* [TASK GOAL]: Whenever a line of the entries below holds the string "alone", copy that line and return it.

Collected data
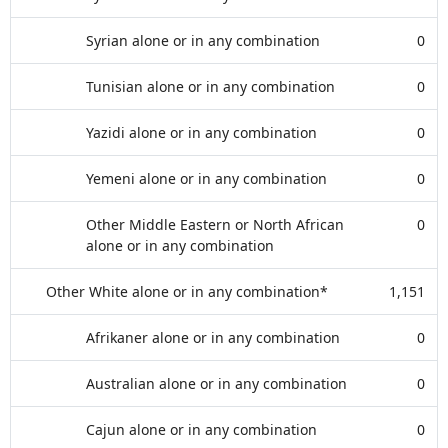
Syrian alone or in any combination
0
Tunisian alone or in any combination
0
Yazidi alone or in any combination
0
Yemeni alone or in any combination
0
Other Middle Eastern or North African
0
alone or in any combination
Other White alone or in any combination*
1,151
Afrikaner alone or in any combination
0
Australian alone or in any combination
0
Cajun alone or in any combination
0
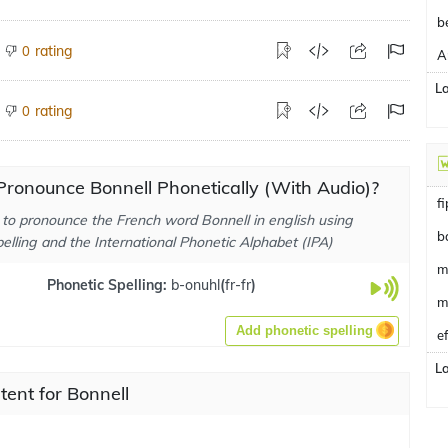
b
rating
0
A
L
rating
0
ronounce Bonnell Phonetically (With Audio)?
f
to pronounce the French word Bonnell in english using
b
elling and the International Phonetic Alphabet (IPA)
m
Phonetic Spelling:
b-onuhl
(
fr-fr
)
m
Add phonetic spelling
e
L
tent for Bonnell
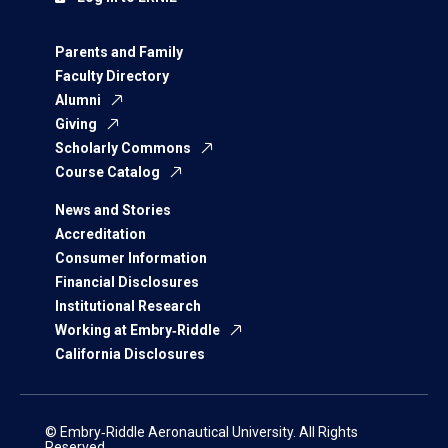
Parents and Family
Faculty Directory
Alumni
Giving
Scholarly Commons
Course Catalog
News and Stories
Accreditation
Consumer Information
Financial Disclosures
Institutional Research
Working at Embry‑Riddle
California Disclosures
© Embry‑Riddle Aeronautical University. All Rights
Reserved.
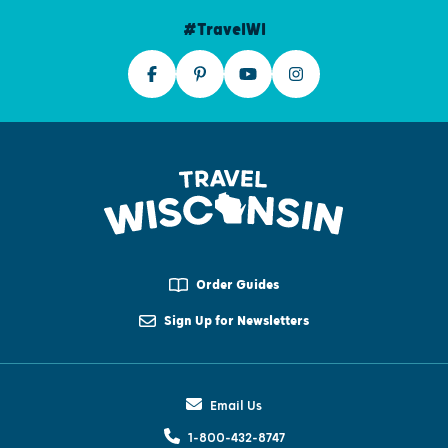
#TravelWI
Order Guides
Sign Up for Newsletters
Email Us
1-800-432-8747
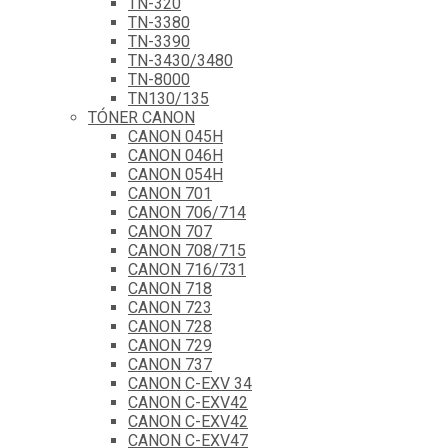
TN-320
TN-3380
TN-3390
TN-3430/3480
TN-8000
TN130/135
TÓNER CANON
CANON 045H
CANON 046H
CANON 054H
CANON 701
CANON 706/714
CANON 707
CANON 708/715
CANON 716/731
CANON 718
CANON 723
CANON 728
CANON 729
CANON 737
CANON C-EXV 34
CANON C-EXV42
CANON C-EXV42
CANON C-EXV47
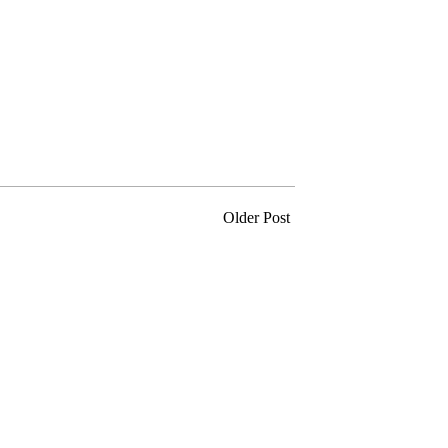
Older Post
---
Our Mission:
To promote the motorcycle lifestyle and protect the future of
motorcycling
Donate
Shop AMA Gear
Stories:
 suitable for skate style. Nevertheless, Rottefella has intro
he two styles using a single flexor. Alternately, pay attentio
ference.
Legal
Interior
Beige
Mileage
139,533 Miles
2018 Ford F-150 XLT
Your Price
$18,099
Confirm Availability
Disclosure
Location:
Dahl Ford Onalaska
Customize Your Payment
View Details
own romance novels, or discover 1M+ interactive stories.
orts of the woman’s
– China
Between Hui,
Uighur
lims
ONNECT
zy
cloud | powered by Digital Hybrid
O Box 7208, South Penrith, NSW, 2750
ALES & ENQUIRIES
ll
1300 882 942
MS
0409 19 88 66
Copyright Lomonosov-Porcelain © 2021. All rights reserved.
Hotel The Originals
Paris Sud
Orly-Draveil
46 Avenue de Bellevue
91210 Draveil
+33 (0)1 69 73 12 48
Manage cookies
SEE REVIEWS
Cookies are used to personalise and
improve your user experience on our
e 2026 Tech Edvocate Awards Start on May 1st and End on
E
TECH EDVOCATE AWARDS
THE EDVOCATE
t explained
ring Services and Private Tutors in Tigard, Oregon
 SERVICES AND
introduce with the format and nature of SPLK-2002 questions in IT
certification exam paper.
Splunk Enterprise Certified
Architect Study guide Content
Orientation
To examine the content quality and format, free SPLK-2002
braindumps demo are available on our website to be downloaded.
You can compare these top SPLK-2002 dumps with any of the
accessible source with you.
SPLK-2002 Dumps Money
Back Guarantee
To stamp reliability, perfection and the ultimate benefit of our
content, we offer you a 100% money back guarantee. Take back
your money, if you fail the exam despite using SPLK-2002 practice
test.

* [SOLUTION FOR THIS EXERCISE]:
Syrian alone or in any combination
Tunisian alone or in any combination
Yazidi alone or in any combination
Yemeni alone or in any combination
alone or in any combination
Other White alone or in any combination*
Afrikaner alone or in any combination
Australian alone or in any combination
Cajun alone or in any combination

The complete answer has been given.